**EXERCISE DIRECTIONS:**
Take the data below. Output it exactly from its first line through the line containing "15 000 тенге 〒".

Source records
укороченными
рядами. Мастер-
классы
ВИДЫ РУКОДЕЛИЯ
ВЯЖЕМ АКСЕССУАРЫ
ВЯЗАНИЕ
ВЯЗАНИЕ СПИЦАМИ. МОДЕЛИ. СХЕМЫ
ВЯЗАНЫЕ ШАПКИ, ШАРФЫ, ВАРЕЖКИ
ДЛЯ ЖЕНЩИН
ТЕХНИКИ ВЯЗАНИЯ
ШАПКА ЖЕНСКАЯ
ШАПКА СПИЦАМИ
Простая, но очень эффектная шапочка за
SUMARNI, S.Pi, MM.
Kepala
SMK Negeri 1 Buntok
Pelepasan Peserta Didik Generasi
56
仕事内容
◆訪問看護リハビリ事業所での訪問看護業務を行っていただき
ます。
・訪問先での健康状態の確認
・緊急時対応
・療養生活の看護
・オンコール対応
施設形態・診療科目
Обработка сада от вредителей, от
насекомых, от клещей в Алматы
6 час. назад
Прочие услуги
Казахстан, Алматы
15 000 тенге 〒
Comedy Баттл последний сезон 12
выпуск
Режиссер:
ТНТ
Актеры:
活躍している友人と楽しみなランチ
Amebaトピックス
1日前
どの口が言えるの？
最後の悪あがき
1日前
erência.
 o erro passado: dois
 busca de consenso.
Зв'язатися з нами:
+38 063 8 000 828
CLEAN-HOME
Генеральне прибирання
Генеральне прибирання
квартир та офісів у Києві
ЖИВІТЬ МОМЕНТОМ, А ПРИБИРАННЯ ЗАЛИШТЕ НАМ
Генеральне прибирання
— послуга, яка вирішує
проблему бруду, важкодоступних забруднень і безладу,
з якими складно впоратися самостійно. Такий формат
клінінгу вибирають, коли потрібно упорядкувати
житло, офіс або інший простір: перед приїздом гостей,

**TASK RESULT:**
укороченными
рядами. Мастер-
классы
ВИДЫ РУКОДЕЛИЯ
ВЯЖЕМ АКСЕССУАРЫ
ВЯЗАНИЕ
ВЯЗАНИЕ СПИЦАМИ. МОДЕЛИ. СХЕМЫ
ВЯЗАНЫЕ ШАПКИ, ШАРФЫ, ВАРЕЖКИ
ДЛЯ ЖЕНЩИН
ТЕХНИКИ ВЯЗАНИЯ
ШАПКА ЖЕНСКАЯ
ШАПКА СПИЦАМИ
Простая, но очень эффектная шапочка за
SUMARNI, S.Pi, MM.
Kepala
SMK Negeri 1 Buntok
Pelepasan Peserta Didik Generasi
56
仕事内容
◆訪問看護リハビリ事業所での訪問看護業務を行っていただき
ます。
・訪問先での健康状態の確認
・緊急時対応
・療養生活の看護
・オンコール対応
施設形態・診療科目
Обработка сада от вредителей, от
насекомых, от клещей в Алматы
6 час. назад
Прочие услуги
Казахстан, Алматы
15 000 тенге 〒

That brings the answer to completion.